The release workflow will push the images to the registry. It will also prepare in artifacts the ZIP and TAR.GZ archives with the installation files and the Helm Chart. You will need these later to attach them to the GitHub release.

Smoke tests

After the release pipeline is finished, it is always a good idea to do some smoke tests of the images to double-check they were pushed correctly. Also check the helm chart using the helm show command, e.g.:

helm show chart oci://quay.io/strimzi-helm/strimzi-access-operator:1.2.0

Creating the release

After the release workflow is finished, the release has to be created:

  1. Tag the right commit from the release branch with the release name (e.g. git tag 1.2.0) and push it to GitHub.
  2. Go to Maven Central > Publish to publish the release artifacts.
  3. On GitHub, create the release and attach the ZIP / TAR.GZ artifacts from the build workflow artifacts.

Post release (only for GA, not for RCs)

In the Access Operator repo create a PR into main to update:

  • The install directory.
  • The helm-charts directory.
  • The examples directory.
  • The checksums in the checksums file.
  • The version to the next SNAPSHOT version.
    • To do this run the next_version make target: NEXT_VERSION=1.3.0-SNAPSHOT make next_version
    • This updates the pom.xml files and the release.version file.
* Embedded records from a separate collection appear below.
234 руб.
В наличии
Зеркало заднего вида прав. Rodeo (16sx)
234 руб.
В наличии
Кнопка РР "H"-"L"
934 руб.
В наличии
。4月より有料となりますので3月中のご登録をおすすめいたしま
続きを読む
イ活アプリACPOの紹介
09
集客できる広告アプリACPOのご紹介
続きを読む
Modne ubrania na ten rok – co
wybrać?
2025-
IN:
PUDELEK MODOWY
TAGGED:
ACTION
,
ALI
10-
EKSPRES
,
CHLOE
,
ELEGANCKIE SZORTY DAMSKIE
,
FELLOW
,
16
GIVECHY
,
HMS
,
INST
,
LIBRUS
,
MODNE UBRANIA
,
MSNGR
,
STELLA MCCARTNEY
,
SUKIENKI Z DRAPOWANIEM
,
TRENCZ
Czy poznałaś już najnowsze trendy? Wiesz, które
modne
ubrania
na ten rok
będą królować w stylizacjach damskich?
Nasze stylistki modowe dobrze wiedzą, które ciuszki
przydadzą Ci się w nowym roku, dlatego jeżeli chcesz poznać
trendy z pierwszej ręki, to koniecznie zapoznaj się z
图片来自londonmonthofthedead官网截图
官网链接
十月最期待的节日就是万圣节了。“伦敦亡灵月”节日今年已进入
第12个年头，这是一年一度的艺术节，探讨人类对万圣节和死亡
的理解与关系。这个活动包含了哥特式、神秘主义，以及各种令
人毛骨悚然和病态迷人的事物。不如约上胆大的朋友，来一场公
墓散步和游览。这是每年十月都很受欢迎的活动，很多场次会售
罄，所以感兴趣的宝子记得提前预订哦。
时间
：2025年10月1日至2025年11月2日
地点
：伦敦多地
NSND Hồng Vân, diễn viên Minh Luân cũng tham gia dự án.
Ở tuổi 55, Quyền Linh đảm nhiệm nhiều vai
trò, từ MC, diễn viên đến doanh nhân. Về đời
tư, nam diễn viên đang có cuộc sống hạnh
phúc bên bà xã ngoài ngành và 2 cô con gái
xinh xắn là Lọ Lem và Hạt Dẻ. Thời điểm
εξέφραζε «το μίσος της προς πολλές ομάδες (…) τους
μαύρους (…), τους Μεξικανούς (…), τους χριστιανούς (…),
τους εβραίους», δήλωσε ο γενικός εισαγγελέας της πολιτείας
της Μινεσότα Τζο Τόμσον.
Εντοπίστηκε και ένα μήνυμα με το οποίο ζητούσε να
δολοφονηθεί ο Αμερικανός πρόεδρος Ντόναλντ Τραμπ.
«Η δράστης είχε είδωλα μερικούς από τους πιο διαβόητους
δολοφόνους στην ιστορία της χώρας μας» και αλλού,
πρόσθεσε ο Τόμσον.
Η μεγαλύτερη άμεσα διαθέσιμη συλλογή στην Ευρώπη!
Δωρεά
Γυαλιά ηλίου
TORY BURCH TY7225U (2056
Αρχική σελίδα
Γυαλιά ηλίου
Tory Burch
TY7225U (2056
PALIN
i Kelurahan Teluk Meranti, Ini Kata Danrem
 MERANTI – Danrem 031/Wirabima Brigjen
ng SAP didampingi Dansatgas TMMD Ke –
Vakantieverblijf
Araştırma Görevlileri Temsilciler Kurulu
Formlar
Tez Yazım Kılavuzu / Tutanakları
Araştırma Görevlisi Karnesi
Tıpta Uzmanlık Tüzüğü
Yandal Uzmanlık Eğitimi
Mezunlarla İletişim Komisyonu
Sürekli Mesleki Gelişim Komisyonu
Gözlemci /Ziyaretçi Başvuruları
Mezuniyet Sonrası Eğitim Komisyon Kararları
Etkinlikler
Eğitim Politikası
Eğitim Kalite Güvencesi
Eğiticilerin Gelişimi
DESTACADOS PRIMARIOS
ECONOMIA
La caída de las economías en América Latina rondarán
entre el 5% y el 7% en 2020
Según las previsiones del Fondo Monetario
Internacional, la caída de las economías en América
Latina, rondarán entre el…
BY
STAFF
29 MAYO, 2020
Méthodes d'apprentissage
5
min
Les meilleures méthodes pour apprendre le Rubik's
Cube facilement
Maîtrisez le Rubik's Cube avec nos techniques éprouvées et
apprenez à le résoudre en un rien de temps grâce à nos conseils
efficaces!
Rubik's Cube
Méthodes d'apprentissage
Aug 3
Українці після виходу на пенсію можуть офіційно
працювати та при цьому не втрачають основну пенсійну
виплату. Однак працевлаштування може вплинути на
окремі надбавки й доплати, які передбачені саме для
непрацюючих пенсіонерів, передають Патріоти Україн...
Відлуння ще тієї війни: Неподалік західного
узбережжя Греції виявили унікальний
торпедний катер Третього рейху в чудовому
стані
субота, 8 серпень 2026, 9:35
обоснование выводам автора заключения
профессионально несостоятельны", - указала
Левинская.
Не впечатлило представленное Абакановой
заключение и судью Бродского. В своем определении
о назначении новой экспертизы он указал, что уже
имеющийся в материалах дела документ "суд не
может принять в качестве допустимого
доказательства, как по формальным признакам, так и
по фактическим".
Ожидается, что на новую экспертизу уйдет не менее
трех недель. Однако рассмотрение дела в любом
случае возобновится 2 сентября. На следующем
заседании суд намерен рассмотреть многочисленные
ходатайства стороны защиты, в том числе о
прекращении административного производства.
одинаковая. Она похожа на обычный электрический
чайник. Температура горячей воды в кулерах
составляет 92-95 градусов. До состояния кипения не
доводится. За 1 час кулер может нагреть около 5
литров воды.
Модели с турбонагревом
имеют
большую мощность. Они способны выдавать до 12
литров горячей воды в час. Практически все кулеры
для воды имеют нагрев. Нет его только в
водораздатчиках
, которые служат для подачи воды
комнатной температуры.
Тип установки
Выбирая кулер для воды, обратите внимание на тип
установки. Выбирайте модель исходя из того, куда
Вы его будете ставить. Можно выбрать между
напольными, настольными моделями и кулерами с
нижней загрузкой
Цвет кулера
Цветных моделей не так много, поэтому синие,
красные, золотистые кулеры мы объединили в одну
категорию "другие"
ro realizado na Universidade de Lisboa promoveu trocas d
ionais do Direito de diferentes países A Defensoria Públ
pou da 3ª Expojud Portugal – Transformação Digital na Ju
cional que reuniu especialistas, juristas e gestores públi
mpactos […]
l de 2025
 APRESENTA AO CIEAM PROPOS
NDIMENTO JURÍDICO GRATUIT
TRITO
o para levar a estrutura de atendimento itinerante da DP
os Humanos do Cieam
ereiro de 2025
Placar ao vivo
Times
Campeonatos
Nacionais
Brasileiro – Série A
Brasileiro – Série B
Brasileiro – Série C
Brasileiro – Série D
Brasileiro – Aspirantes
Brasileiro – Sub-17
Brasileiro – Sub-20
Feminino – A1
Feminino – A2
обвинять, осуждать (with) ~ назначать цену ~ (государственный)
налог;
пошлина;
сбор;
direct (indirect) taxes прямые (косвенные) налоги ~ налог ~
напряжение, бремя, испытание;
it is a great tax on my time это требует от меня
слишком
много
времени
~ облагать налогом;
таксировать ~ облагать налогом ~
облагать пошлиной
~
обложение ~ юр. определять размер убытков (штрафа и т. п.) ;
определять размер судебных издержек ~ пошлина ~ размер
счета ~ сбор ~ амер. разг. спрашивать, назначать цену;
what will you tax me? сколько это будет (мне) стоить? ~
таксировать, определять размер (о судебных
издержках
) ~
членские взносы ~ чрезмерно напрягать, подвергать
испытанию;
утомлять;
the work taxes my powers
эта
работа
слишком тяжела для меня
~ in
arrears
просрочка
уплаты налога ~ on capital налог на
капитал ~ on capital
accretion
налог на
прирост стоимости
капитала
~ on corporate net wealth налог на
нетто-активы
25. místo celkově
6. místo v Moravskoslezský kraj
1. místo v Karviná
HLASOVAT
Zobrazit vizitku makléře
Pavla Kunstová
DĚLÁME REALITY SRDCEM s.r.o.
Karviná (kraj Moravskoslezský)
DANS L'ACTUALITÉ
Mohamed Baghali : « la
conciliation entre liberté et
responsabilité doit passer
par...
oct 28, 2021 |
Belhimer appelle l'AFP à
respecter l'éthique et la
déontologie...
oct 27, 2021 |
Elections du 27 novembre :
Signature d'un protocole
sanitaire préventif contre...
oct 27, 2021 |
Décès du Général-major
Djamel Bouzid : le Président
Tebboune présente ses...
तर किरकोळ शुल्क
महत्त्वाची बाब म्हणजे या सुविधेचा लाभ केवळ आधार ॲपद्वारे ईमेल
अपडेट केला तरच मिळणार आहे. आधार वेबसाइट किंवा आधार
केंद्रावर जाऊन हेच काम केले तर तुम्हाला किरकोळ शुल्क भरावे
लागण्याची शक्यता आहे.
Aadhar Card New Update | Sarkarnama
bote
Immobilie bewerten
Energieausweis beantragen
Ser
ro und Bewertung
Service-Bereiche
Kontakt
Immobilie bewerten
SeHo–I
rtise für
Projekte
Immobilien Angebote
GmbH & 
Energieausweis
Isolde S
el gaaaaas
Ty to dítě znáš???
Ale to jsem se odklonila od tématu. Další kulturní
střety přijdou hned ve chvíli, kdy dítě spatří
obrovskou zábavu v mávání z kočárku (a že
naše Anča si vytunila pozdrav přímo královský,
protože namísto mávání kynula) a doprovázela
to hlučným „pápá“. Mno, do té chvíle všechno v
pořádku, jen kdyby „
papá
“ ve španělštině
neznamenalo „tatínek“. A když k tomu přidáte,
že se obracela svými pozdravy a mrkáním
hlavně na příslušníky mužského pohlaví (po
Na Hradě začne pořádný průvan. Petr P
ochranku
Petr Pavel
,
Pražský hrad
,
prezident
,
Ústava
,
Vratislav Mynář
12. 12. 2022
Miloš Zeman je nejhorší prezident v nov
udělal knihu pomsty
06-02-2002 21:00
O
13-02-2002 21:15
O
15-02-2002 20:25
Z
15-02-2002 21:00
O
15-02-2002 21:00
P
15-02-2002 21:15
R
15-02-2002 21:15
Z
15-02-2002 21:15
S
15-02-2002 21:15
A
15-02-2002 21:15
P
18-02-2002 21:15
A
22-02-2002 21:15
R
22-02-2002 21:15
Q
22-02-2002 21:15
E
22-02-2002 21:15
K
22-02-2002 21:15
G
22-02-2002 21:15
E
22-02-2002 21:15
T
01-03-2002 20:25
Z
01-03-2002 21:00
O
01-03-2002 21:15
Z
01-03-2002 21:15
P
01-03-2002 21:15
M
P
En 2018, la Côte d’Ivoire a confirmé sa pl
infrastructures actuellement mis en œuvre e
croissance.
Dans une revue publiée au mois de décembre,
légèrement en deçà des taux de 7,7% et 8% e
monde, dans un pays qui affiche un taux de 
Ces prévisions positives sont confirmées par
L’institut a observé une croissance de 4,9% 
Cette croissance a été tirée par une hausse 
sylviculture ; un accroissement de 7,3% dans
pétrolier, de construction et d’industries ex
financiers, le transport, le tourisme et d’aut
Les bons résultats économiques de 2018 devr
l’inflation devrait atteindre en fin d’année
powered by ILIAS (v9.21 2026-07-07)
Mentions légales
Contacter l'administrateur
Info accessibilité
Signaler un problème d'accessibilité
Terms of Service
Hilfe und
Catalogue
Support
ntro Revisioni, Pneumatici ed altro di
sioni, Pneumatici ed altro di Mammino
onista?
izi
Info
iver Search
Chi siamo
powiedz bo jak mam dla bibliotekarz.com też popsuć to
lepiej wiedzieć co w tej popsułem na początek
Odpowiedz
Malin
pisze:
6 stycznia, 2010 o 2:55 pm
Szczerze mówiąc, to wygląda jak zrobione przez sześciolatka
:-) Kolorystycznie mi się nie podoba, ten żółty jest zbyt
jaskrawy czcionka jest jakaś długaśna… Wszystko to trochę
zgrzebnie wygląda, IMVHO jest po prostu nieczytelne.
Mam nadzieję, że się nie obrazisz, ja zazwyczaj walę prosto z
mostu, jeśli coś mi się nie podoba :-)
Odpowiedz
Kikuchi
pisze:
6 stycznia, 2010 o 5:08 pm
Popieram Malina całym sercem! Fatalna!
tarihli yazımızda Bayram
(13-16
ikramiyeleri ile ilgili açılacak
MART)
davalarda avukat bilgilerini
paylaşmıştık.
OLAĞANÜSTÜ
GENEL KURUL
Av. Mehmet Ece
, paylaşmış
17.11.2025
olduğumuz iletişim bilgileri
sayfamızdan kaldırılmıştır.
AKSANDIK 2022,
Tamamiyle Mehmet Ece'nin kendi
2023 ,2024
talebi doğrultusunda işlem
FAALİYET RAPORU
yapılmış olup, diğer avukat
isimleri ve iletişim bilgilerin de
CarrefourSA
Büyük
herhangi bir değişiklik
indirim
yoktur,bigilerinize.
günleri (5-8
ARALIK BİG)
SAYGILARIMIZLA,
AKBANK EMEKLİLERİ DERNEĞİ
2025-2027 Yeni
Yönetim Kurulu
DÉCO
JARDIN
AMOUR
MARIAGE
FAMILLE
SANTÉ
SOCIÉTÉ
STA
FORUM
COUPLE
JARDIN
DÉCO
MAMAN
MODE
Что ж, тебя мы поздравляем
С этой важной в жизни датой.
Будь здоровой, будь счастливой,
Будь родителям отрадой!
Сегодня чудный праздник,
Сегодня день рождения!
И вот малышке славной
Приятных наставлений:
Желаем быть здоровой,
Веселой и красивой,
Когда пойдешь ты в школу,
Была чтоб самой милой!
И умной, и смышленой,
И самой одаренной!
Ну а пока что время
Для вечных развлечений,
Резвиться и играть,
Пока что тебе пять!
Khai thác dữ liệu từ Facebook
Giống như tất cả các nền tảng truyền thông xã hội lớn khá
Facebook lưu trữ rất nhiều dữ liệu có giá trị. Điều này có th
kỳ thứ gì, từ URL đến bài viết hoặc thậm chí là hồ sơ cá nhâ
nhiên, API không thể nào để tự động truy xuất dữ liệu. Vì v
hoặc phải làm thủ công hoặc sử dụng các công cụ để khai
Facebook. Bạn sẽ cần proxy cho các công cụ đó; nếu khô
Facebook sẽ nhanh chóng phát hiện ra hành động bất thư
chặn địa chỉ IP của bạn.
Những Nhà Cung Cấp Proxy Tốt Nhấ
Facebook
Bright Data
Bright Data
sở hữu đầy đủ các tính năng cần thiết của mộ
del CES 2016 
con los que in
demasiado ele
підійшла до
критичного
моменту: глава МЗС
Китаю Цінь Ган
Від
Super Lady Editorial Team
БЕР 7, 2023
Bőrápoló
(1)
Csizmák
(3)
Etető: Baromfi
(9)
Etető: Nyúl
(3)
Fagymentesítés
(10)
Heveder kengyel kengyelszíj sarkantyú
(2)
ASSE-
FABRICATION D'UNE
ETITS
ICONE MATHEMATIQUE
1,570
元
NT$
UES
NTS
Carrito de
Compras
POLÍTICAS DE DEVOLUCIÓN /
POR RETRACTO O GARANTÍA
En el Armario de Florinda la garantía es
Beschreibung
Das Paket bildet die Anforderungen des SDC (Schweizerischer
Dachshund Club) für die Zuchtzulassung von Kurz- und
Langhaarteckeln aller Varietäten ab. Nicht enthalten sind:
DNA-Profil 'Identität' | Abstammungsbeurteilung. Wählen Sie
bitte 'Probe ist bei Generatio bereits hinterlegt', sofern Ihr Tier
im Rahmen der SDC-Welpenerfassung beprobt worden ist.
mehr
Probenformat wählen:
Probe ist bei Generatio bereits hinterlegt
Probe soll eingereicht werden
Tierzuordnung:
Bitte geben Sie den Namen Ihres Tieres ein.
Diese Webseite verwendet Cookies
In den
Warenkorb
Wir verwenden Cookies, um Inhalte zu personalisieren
In the Strimzi cluster opertor repo create a PR into main to update:

  • The packaging/install/access-operator directory.
  • The packaging/examples/kafka-access directory.
  • The access-operator.version property in the pom.xml file.
  • The CHANGELOG.md to state that the Strimzi Access Operator files have been updated to a new version.

Announcements

Announce the release on following channels:

  • Mailing lists
  • Slack
  • Social accounts (if the release is significant enough)

Rebuilding container images for base image CVEs

In case of a CVE in the base container image, we might need to rebuild the Access Operator container image. This can be done using the CVE Container Rebuild workflow. This workflow will take previously built binaries from GHCR and use them to build a new container image. It will push the container image to the container registry with the suffixed tag (e.g. 1.2.0-2). Afterwards, it will wait for manual approval in the cve-validation environment. This gives additional time to manually test the new container image. After the manual approval, the image will be also pushed under the tag without suffix (e.g. 1.2.0).

The suffix can be specified when starting the rebuild workflow. You should always check what was the previous suffix and increment it. That way, the older images will be still available in the container registry under their own suffixes. Only the latest rebuild will be available under the un-suffixed tag.

To run the CVE rebuild workflow:

  1. Go to the Actions tab in the GitHub repository
  2. Select the CVE Container Rebuild workflow from the left sidebar
  3. Click Run workflow button
  4. Fill in the required parameters:
    • Release Version: for example 1.2.0
    • Release Suffix: for example 2 (used to create the suffixed images such as strimzi/strimzi-access-operator:1.2.0-2 to identify different builds done for different CVEs)
    • GitHub Actions Run ID of the source build: the Run ID from the original build workflow that created the binaries

This process should be used only for CVEs in the base images. Any CVEs in our code or in the Java dependencies require new patch (or minor) release.